The values given are :-
V = 18V
V' = 13V
R1=R2=R3=3ohm
R4=R5=6ohm
R6=20ohm
R7=10ohm

1. Suppressing the V' then current through R7 = 0.09A
2. Suppressing the V then current through R7 = 0.571A
3. Solving without superposition then current through R7 = 0.125A

4. Dec 4, 2008

### The Electrician

I would be better able to help you if you will post the original circuit, including the V' source.

5. Dec 4, 2008

### Altairs

here is the original circuit

File size:
6.7 KB
Views:
61
6. Dec 4, 2008

### The Electrician

I won't be able to see the jpg until it gets approved, which could take hours.

and post the URL here, I will be able to get it sooner.

7. Dec 4, 2008

8. Dec 5, 2008

### The Electrician

Ok, I got it. This problem is a natural for the loop method. You don't need to suppress any voltage sources. I labeled the loop currents as I1 for the bottom left loop, I2 for the top loop, and I3, I4 for the next two loops to the right of the I1 loop.

Can you write the loop equations for those loops and show your work?

Just to inspire you, I got a current of 1.5 amps in R7, and that makes 15 volts at the A-B port. I have been known to make mistakes though. :-(

9. Dec 5, 2008

### Altairs

For loop 1:-

$$3(i_1 + i_4) + 6(i_1 - i_2) = 18$$

For loop 2:-

$$6(i_2 - i_1) + 3(i_2 + i_4) + 20(i_2 + i_3) = 13$$

For loop 3:-

$$6(i_3 - i_4) + 20(i_3 + i_2) +10i_3 = 0$$

For loop 4:-

$$3i_4 +3(i_4 + i_1) + 3(i_4 + i_2) + 6(i_4 - i_3) = 13$$

10. Dec 5, 2008

### Altairs

11. Dec 5, 2008

### The Electrician

You have it exactly right.

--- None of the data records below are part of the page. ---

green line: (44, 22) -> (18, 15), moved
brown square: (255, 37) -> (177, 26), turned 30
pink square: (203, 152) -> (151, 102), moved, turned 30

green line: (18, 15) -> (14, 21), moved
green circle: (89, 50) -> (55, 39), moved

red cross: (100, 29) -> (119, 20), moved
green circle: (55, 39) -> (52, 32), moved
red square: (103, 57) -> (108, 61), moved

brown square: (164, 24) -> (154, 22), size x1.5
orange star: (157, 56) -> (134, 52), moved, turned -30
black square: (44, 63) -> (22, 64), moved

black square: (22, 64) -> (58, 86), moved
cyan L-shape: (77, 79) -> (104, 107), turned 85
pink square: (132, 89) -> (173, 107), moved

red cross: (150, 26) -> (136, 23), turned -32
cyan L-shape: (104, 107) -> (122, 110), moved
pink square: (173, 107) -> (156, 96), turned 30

Your equations give the same currents I got, even though I selected my loops slightly differently.

What currents do you get when you solve the system?

Last edited: Dec 5, 2008
12. Dec 5, 2008

### Altairs

I get i3 =0.125

13. Dec 5, 2008

### The Electrician

How are you solving it? I get:

I1 = 3.9333
I2 = 2.4
I3 = -1.5
I4 = -1.0

14. Dec 5, 2008

### Altairs

Simlifying the equations then making i1 as the subject from last equation and substituting it in two of above and then solving simultaneously to get i2 , i3 and i4....must be some algebraic mistake

15. Dec 5, 2008

### The Electrician

I used a matrix solver after setting up the matrix and excitation vector like this; just collect the coefficients for each current:

Code (Text):
[  9  -6   0  3 ]  [ I1 ]     [ 18 ]
[ -6  29  20  3 ]* [ I2 ]  =  [ 13 ]
[  0  20  36 -6 ]  [ I3 ]     [  0 ]
[  3  3   -6 15 ]  [ I4 ]     [ 13 ]
then use Matlab, or a calculator with matrix capabilities to solve it.

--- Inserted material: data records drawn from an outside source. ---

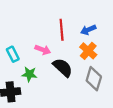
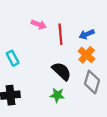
pink arrow: (43, 50) -> (39, 24), moved
green star: (29, 74) -> (57, 95), moved

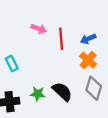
black semicircle: (62, 71) -> (62, 92), moved
green star: (57, 95) -> (38, 94), moved

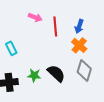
blue arrow: (88, 39) -> (79, 26), turned -48

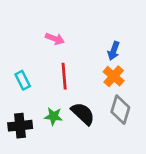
red line: (55, 26) -> (64, 76), moved

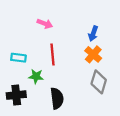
cyan rectangle: (23, 80) -> (18, 58), turned -56
black semicircle: (83, 114) -> (57, 98), moved, turned 40
green star: (53, 116) -> (36, 76), moved

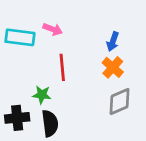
cyan rectangle: (18, 58) -> (20, 37), moved, size x1.5
gray diamond: (99, 82) -> (120, 102), turned 50
black semicircle: (57, 98) -> (50, 123), moved

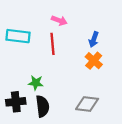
pink arrow: (53, 29) -> (59, 20), moved
red line: (62, 67) -> (53, 44), moved
gray diamond: (120, 102) -> (87, 104), moved, turned 30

If you have the matrix set up properly, this method guarantees no algebra mistakes! :-)

Given the magnitude of the voltage sources and the resistor values, I think .125 amps is definitely too small.

16. Dec 5, 2008

### Altairs

which loops did you make?

17. Dec 5, 2008

### The Electrician

I used yours.

18. Dec 5, 2008

### The Electrician

Look at your 2nd equation, for example. You can collect terms and rewrite it as:

-6*I1 + 29*I2 + 20*I3 + 3*I4 = 13

and similarly for the others. Thats how you get the entries in the matrix.